Real-World Example: Kepler's Laws Discovery

Complete example discovering Kepler's laws from planetary data:

def discover_keplers_laws():
    """Discover Kepler's laws from planetary motion data."""

    # Planetary data (simplified)
    planetary_data = pd.DataFrame({
        'planet': ['Mercury', 'Venus', 'Earth', 'Mars', 'Jupiter', 'Saturn'],
        'semi_major_axis': [0.387, 0.723, 1.000, 1.524, 5.204, 9.582],  # AU
        'orbital_period': [0.241, 0.615, 1.000, 1.881, 11.862, 29.457],  # years
        'eccentricity': [0.206, 0.007, 0.017, 0.094, 0.049, 0.057]
    })

    # First Law Discovery: Orbital shape
    print("Discovering First Law (orbital shape)...")
    shape_discoverer = LawDiscovery(
        operator_library=['add', 'mul', 'div', 'pow', 'sqrt', 'cos'],
        target_variables=['radius'],
        independent_variables=['true_anomaly', 'eccentricity', 'semi_major_axis']
    )

    first_law = shape_discoverer.discover(planetary_data)
    print(f"First Law: {first_law.best_expression}")
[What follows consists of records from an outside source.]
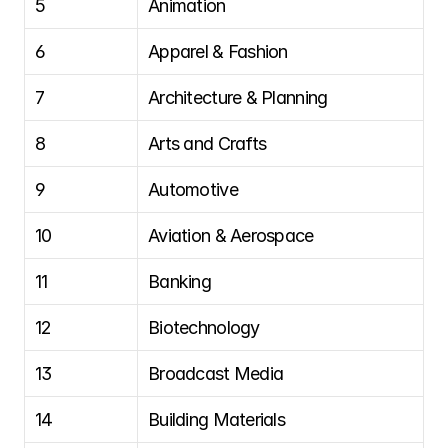
5
Animation
6
Apparel & Fashion
7
Architecture & Planning
8
Arts and Crafts
9
Automotive
10
Aviation & Aerospace
11
Banking
12
Biotechnology
13
Broadcast Media
14
Building Materials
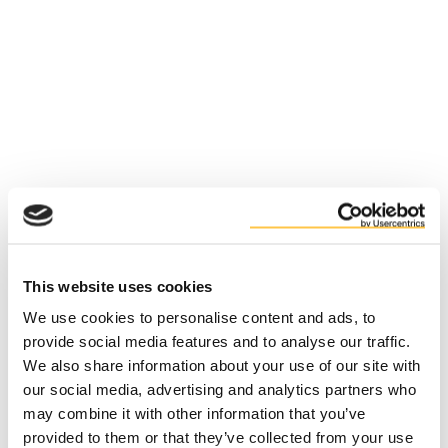
This website uses cookies
We use cookies to personalise content and ads, to
provide social media features and to analyse our traffic.
We also share information about your use of our site with
our social media, advertising and analytics partners who
may combine it with other information that you’ve
Application error: a client-side exception has occurred (see the
provided to them or that they’ve collected from your use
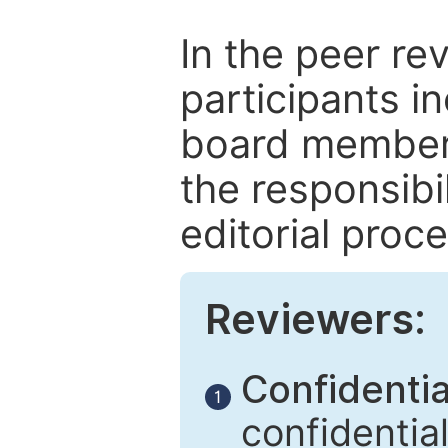
In the peer re
participants in
board members
the responsibil
editorial proce
Reviewers:
Confidential
1
confidentia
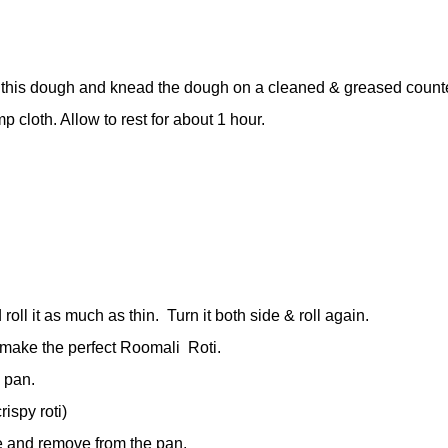
this dough and knead the dough on a cleaned & greased counter
 cloth. Allow to rest for about 1 hour.
oll it as much as thin.
Turn it both side & roll again.
 make the perfect Roomali
Roti.
d pan.
rispy roti)
pe and remove from the pan.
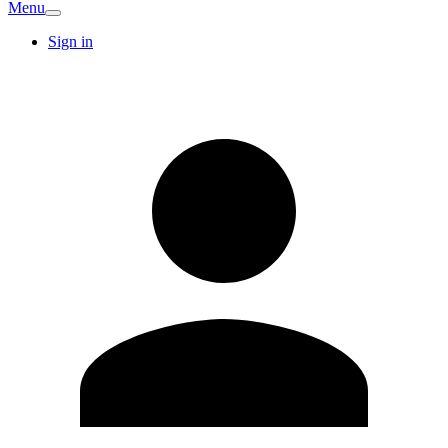
Menu
Sign in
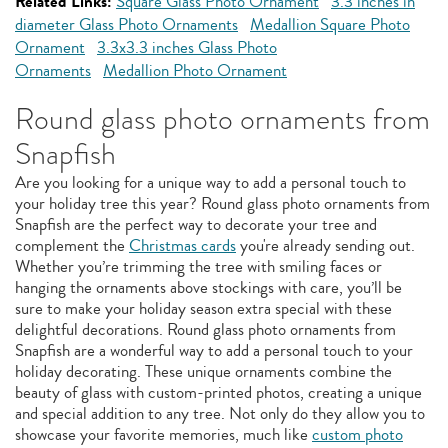
Related Links:
Square Glass Photo Ornament
3.3 inches in
diameter Glass Photo Ornaments
Medallion Square Photo
Ornament
3.3x3.3 inches Glass Photo
Ornaments
Medallion Photo Ornament
Round glass photo ornaments from
Snapfish
Are you looking for a unique way to add a personal touch to
your holiday tree this year? Round glass photo ornaments from
Snapfish are the perfect way to decorate your tree and
complement the
Christmas cards
you're already sending out.
Whether you’re trimming the tree with smiling faces or
hanging the ornaments above stockings with care, you’ll be
sure to make your holiday season extra special with these
delightful decorations. Round glass photo ornaments from
Snapfish are a wonderful way to add a personal touch to your
holiday decorating. These unique ornaments combine the
beauty of glass with custom-printed photos, creating a unique
and special addition to any tree. Not only do they allow you to
showcase your favorite memories, much like
custom photo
    # Second Law Discovery: Equal areas
    print("Discovering Second Law (equal areas)...")
    area_discoverer = LawDiscovery(
        operator_library=['add', 'mul', 'div', 'sqrt'],
        target_variables=['angular_velocity'],
        independent_variables=['radius', 'eccentricity']
    )

    second_law = area_discoverer.discover(planetary_data)
    print(f"Second Law: {second_law.best_expression}")
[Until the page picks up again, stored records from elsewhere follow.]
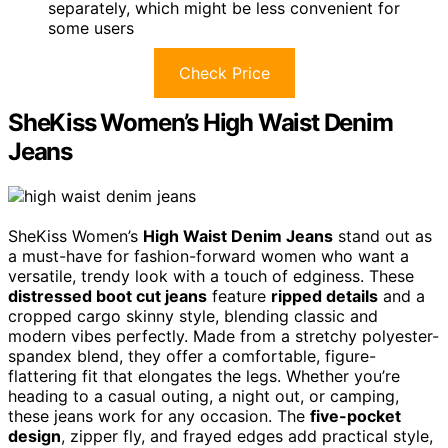
separately, which might be less convenient for
some users
Check Price
SheKiss Women’s High Waist Denim
Jeans
SheKiss Women’s
High Waist Denim Jeans
stand out as
a must-have for fashion-forward women who want a
versatile, trendy look with a touch of edginess. These
distressed boot cut jeans
feature
ripped details
and a
cropped cargo skinny style, blending classic and
modern vibes perfectly. Made from a stretchy polyester-
spandex blend, they offer a comfortable, figure-
flattering fit that elongates the legs. Whether you’re
heading to a casual outing, a night out, or camping,
these jeans work for any occasion. The
five-pocket
design
, zipper fly, and frayed edges add practical style,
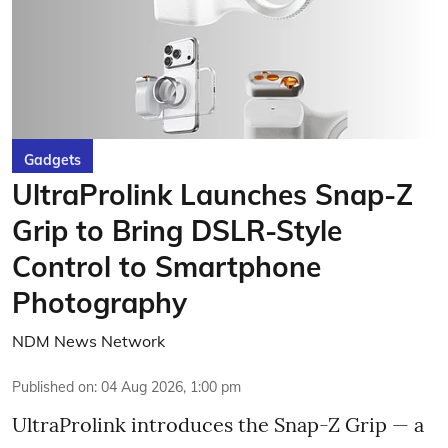
Gadgets
UltraProlink Launches Snap-Z
Grip to Bring DSLR-Style
Control to Smartphone
Photography
NDM News Network
Published on
:
04 Aug 2026, 1:00 pm
UltraProlink introduces the Snap-Z Grip — a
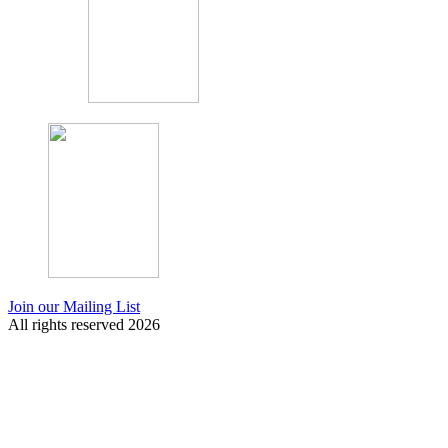
Join our Mailing List
All rights reserved 2026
    # Third Law Discovery: Period-distance relationship
    print("Discovering Third Law (period-distance relationship)...")
    period_discoverer = LawDiscovery(
        operator_library=['add', 'mul', 'div', 'pow'],
        target_variables=['orbital_period'],
        independent_variables=['semi_major_axis'],
        complexity_preference='minimal'
    )

    third_law = period_discoverer.discover(planetary_data)
    print(f"Third Law: {third_law.best_expression}")

    # Validate discoveries
    validator = LawValidator()

    for i, law in enumerate([first_law, second_law, third_law], 1):
        validation = validator.validate_discovered_law(law, planetary_data)
        print(f"Law {i} validation score: {validation['overall_score']:.3f}")
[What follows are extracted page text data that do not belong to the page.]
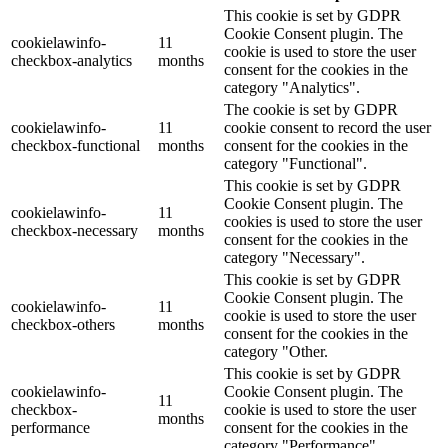
This cookie is set by GDPR
Cookie Consent plugin. The
cookielawinfo-
11
cookie is used to store the user
checkbox-analytics
months
consent for the cookies in the
category "Analytics".
The cookie is set by GDPR
cookielawinfo-
11
cookie consent to record the user
checkbox-functional
months
consent for the cookies in the
category "Functional".
This cookie is set by GDPR
Cookie Consent plugin. The
cookielawinfo-
11
cookies is used to store the user
checkbox-necessary
months
consent for the cookies in the
category "Necessary".
This cookie is set by GDPR
Cookie Consent plugin. The
cookielawinfo-
11
cookie is used to store the user
checkbox-others
months
consent for the cookies in the
category "Other.
This cookie is set by GDPR
cookielawinfo-
Cookie Consent plugin. The
11
checkbox-
cookie is used to store the user
months
performance
consent for the cookies in the
category "Performance".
    return first_law, second_law, third_law

# Run Kepler's laws discovery
keplers_laws = discover_keplers_laws()

Best Practices

1. Data Preparation

  • Quality Control: Clean data, handle outliers, check for systematic errors
  • Variable Selection: Include relevant variables, avoid redundant measurements
  • Dimensionality: Ensure proper units and dimensional consistency
  • Operator Selection: Choose operators appropriate for the domain
  • Complexity Control: Balance expressiveness with parsimony
  • Search Strategy: Use appropriate cooling schedules and population sizes

3. Validation Strategy

  • Multiple Methods: Use cross-validation, bootstrap, and theoretical validation
  • Physical Constraints: Incorporate known physical principles
  • Out-of-Sample Testing: Test on independent datasets when available

4. Interpretation

  • Physical Meaning: Ensure discovered laws have physical interpretation
  • Parameter Significance: Validate that parameters are meaningful
  • Limiting Cases: Check behavior in extreme conditions

This tutorial demonstrates how thermodynamic evolution can discover fundamental laws that capture the essential relationships in complex datasets while maintaining simplicity and physical plausibility.